A 91-year-old woman alleged to have worked at the Nazi death camp at Auschwitz has been charged with 260,000 counts of accessory to murder, German prosecutors say.
A spokesman said the
former SS member is accused of serving as a radio operator for the camp
commandant.
It is argued she can
be charged because she helped the death camp function.
A former Nazi SS
sergeant at Auschwitz, Oskar Groening, was convicted on that reasoning in July.
A spokesman for
prosecutors in the state of Schleswig-Holstein said on Monday there was no
indication the woman was unfit for trial. It's thought a decision on whether to
proceed with the case will be made next year.
Separately, on
Friday a court in western Germany said it was waiting to hear if a 93-year-old
former Auschwitz guard was fit enough to stand trial.
The man, identified in media reports as Reinhold Hanning, is accused of
serving at Auschwitz between 1942 and 1944.
He
denies 170,000 charges of accessory to murder and says he was assigned to a
part of the camp that was not involved in the mass murders.
A spokeswoman for
the court in Detmold said it could be several weeks before the health
assessment is delivered. Mr Hanning's lawyer says he is not well enough to face
trial.
Accessory
role
Meanwhile, the court
in Lueneberg that convicted Groening, 94, on Mondaypublished its written judgement
(in German).
Groening - who
became known as the "bookkeeper of Auschwitz" for counting banknotes confiscated from prisoners - was
sentenced to four years in prison after being convicted of 300,000 counts of
accessory to murder.
The court broke away
from the decades-old practice of requiring that former SS members be proven to
have committed at least one crime before they can be convicted.
The judgement argues
that "all the defendant's activity in Auschwitz was characterised by the
fact that it supported multiple murders, without providing support to specific
individual acts".
Lawyers argued that
the presence of Groening and other SS members on an arrival ramp at Auschwitz
meant he was guilty of an accessory role because it created a threatening
impression.
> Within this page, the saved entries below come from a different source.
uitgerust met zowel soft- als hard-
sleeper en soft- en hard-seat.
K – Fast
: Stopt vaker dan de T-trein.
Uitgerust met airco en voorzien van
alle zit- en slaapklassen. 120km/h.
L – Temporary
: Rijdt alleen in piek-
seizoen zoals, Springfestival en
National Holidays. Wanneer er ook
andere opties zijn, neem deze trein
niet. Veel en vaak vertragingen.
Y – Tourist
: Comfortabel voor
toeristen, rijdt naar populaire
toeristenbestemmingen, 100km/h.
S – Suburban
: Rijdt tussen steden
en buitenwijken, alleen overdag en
His role in taking care of prisoners' luggage deceived them that
they would get their belongings back.
In 2005 Groening
admitted in a BBC documentary that he had been present on the ramp when
selections for the gas chambers took place.
The court in
Lueneberg has given Groening's defence team a month to appeal its judgement.
Should the judgement come into force, an assessment will be made as to whether
Groening is in a fit state to be jailed.